OSU students to create village plan
BUCKEYE LAKE – No matter how badly people who live in a community would like that community to stay the same and never change, some growth is absolutely necessary to sustain all the services to which residents are accustomed to having, said Aaron Domini, a senior planner with Gahanna’s Bird Houk Collaborative architectural firm and an adjunct OSU professor.
As a professor, Domini is leading an OSU city planning class that, during the next few months, will create a master growth and development plan for the village at no expense to the village.
“This is an opportunity for the village and the students,” said Domini. “It’s a great partnership.” He said Buckeye Lake Village was a natural subject for his class. “There are so many dynamics in the village,” said Domini. He said Buckeye Lake Village is a tourist destination, much of the population leaves during winter, it has marinas, parks, distinct neighborhoods that are socially diverse, private clubs, newly planned development, and it could use the class’ services.
In other words, it’s a perfect place for Domini’s students to have some “real world” experience outside of the classroom. “It makes it an interesting case study for the students,” he said.
Domini said planning for the future is absolutely necessary for any community, despite the sluggish economy. “Doing nothing is a recipe for disaster,” he said. No matter where one goes, there will be people within the community who want to maintain the status quo, and have the community remain the same it’s always been, said Domini. However, without growth, he said it’s impossible for communities to maintain the same police and fire protection, road maintenance, and other services that community members have come to expect.
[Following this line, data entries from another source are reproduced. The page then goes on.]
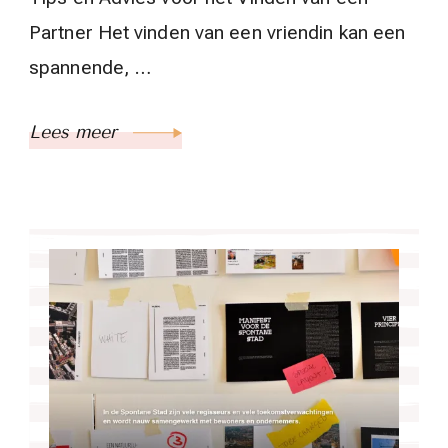
Partner Het vinden van een vriendin kan een
spannende, …
Lees meer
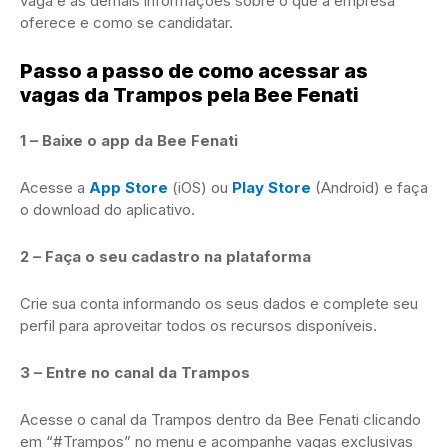
vaga e as demais informações sobre o que a empresa
oferece e como se candidatar.
Passo a passo de como acessar as
vagas da Trampos pela Bee Fenati
1 – Baixe o app da Bee Fenati
Acesse a
App Store
(iOS) ou
Play Store
(Android) e faça
o download do aplicativo.
2 – Faça o seu cadastro na plataforma
Crie sua conta informando os seus dados e complete seu
perfil para aproveitar todos os recursos disponíveis.
3 – Entre no canal da Trampos
Acesse o canal da Trampos dentro da Bee Fenati clicando
em “#Trampos” no menu e acompanhe vagas exclusivas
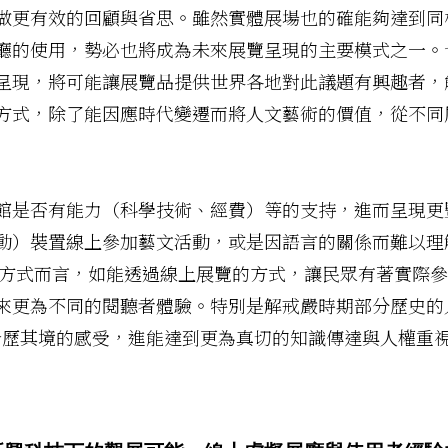
做更有效的回顧與省思。雖然實體展場也的確能夠達到同
廳的使用，勢必也將成為未來展覽呈現的主要模式之一。
呈現，將可能讓展覽品提供世界各地對此議題有興趣者，
方式，除了能因應時代變遷而將人文藝術的價值，從不同
館是否有能力（科學技術、經費）等的支持，進而呈現更
動）裝置線上參加藝文活動，或是因語言的關係而難以理
方式而言，如能透過線上展覽的方式，讓民眾有著實際參
來更為不同的閱聽者體驗。特別是解戒嚴時期部分歷史的
身歷其境的感受，進能達到更為真切的知識傳達與人權重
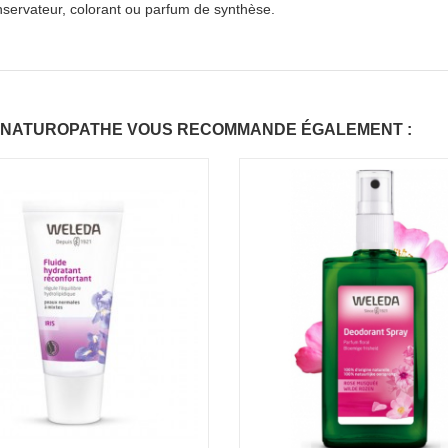
servateur, colorant ou parfum de synthèse.
 NATUROPATHE VOUS RECOMMANDE ÉGALEMENT :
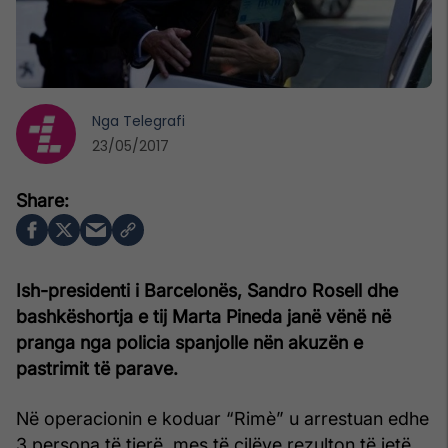
Nga
Telegrafi
23/05/2017
Ish-presidenti i Barcelonës, Sandro Rosell dhe
bashkëshortja e tij Marta Pineda janë vënë në
pranga nga policia spanjolle nën akuzën e
pastrimit të parave.
Në operacionin e koduar “Rimè” u arrestuan edhe
3 persona të tjerë, mes të cilëve rezulton të jetë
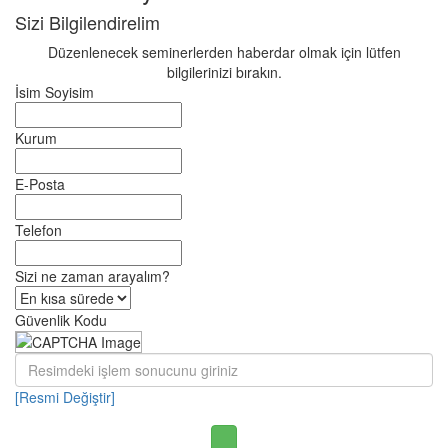
Sizi Bilgilendirelim
Düzenlenecek seminerlerden haberdar olmak için lütfen
bilgilerinizi bırakın.
İsim Soyisim
Kurum
E-Posta
Telefon
Sizi ne zaman arayalım?
Güvenlik Kodu
[Resmi Değiştir]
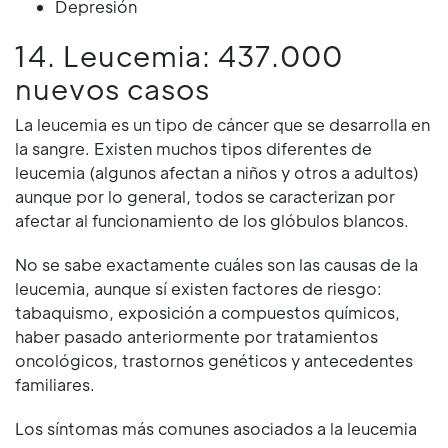
Depresión
14. Leucemia: 437.000
nuevos casos
La leucemia es un tipo de cáncer que se desarrolla en
la sangre. Existen muchos tipos diferentes de
leucemia (algunos afectan a niños y otros a adultos)
aunque por lo general, todos se caracterizan por
afectar al funcionamiento de los glóbulos blancos.
No se sabe exactamente cuáles son las causas de la
leucemia, aunque sí existen factores de riesgo:
tabaquismo, exposición a compuestos químicos,
haber pasado anteriormente por tratamientos
oncológicos, trastornos genéticos y antecedentes
familiares.
Los síntomas más comunes asociados a la leucemia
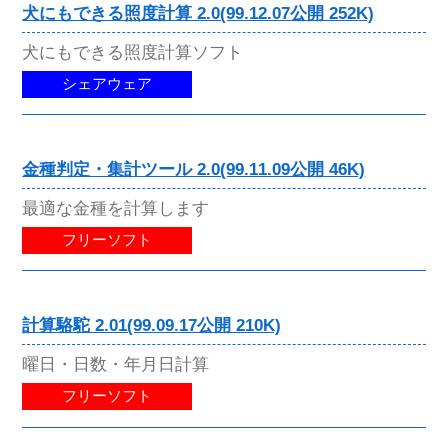
犬にもできる照度計算 2.0(99.12.07公開 252K)
犬にもできる照度計算ソフト
シェアウェア
金種判定・集計ツール 2.0(99.11.09公開 46K)
最適な金種を計算します
フリーソフト
計算駱駝 2.01(99.09.17公開 210K)
曜日・日数・年月日計算
フリーソフト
Domini said the master plan would be created in three steps. First, the students will conduct a technical analysis of the village, or, in other words, take and inventory of Buckeye Lake’s properties, services, and population. They’ll also prepare an existing conditions and trends analysis. Then, the students will begin a broad public involvement campaign including online surveys and on-street interviews with residents. “We’re trying to talk with people,” he said. Domini wants to learn what people like about Buckeye Lake Village, dis- like, and would like to see come to the village. The survey can be accessed online at https://www.surveymonkey.com/s/_ buckeyelakevillage. He doesn’t believe that any outside service creating a master plan can really get a feel for what the municipality needs without spending significant time talking to residents and learning what they expect to happen in the future. Domini said OSU students would begin chatting with Buckeye Lake residents soon.
Domini said the third step in the process is gaining perspective from “the outside looking in,” or speaking with people who live outside of Buckeye Lake but are familiar with it, and asking them what they would like to see the village do to make it more attractive to visitors. He hopes to have the master plan completed by December of this year. “These are just suggestions,” said Domini. “We’re not telling the village what to do. It’s a tool.”
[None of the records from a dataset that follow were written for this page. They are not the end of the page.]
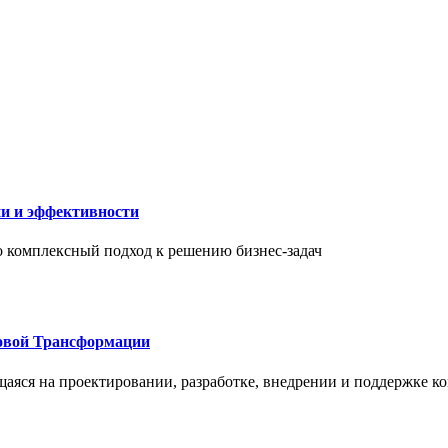
ии и эффективности
то комплексный подход к решению бизнес-задач
овой Трансформации
щаяся на проектировании, разработке, внедрении и поддержке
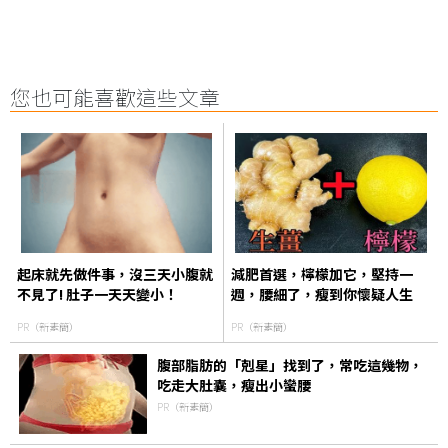
您也可能喜歡這些文章
起床就先做件事，沒三天小腹就
減肥首選，檸檬加它，堅持一
不見了! 肚子一天天變小！
週，腰細了，瘦到你懷疑人生
PR（新素簡）
PR（新素簡）
腹部脂肪的「剋星」找到了，常吃這幾物，
吃走大肚囊，瘦出小蠻腰
PR（新素簡）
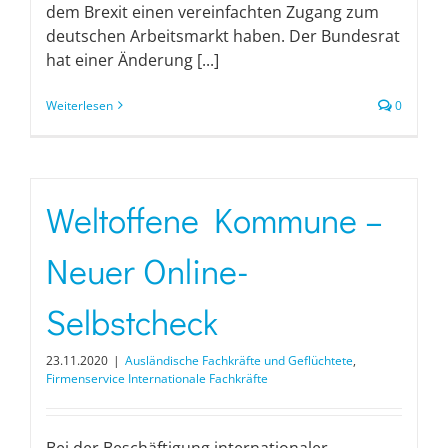
dem Brexit einen vereinfachten Zugang zum
deutschen Arbeitsmarkt haben. Der Bundesrat
hat einer Änderung [...]
Weiterlesen
0
Weltoffene Kommune –
Neuer Online-
Selbstcheck
23.11.2020
|
Ausländische Fachkräfte und Geflüchtete
,
Firmenservice Internationale Fachkräfte
Bei der Beschäftigung internationaler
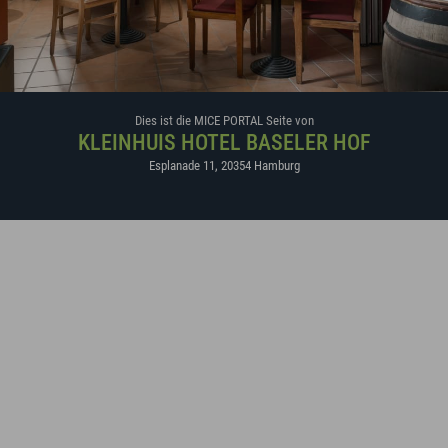
Dies ist die MICE PORTAL Seite von
KLEINHUIS HOTEL BASELER HOF
Esplanade 11
,
20354
Hamburg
“As a class they are making a plan for development of the village. I understand that some have already checked out the area and interviewed residents,” said Buckeye Lake Mayor Rick Baker. He said he, council President Charlene Hayden, incoming Service Director Dan Coffman, and possibly others planned meet with Domini and his class Oct. 13 to learn more about the project.
In other village news:
• Baker, during Monday night’s Buckeye Lake Village Council meeting, said the village is planning a small private party Oct. 21 to bid current Service Director Tim Matheny farewell – Matheny is retiring at the end of the month – and welcome Coffman, whose first day is Oct. 17.
“I think Tim has served the village well. He’s going to be missed, that’s for sure,” said council member Kaye Hartman.
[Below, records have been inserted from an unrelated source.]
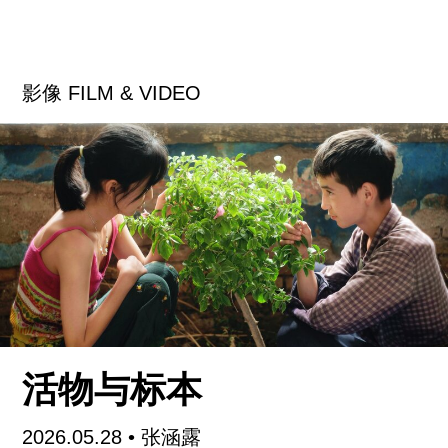
编织起诗意。展览将持续至6月20日。
从2019年行走滇越铁路的《致海洋》开始，我逐渐
影像 FILM & VIDEO
梳理出一条与道路系统有关的创作主线。我关注的
是，云南被什么样的道路所定义，以及我应如何来
讨论这些由不同道路所中介的云南旅程对地方的塑
造。
2022年，我创作了《你不要到南方去，你不要到北
方去》。简单来说，就是我从澜沧江打了一壶水，
把它背到了怒江，并且倒了进去。这两条最终奔向
不同大洋的河流，在最近处只有约50公里，贯穿二
者的道路就是盐马古道。当我沿着这条路用肉身搬
活物与标本
运一壶水时，我所见的那些道路变迁对地方感知的
形塑，直接启发我做了此次展览中的作品之一《叠
2026.05.28
•
张涵露
层与漂砾》（2023-2024）——在这件作品中，我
“He’s been a tremendous asset to the village,” said Hayden.
Baker said previously that Coffman’s duties are not yet defined, although as a full-time village employee Coffman will likely focus upon development issues. Current Director of Development Valerie Hans, who is part-time, will likely take over many of Matheny’s duties.
• Fiscal Officer Vince Popo, in his report to council, recommended that council consider placing a street levy on the ballot. “Be active, not reactive,” he said. Popo said revenues are down for 2011 compared to last year. This year’s general fund is down $8,000 from last year, he said, the street department fund is down by $16,000, the fire department fund is down $19,000, and police budget is down $7,000. “We must be vigilant,” he said.
Popo encouraged council members and residents to create groups devoted to organizing flag donation and Christmas decoration fundraisers as the holiday season approaches.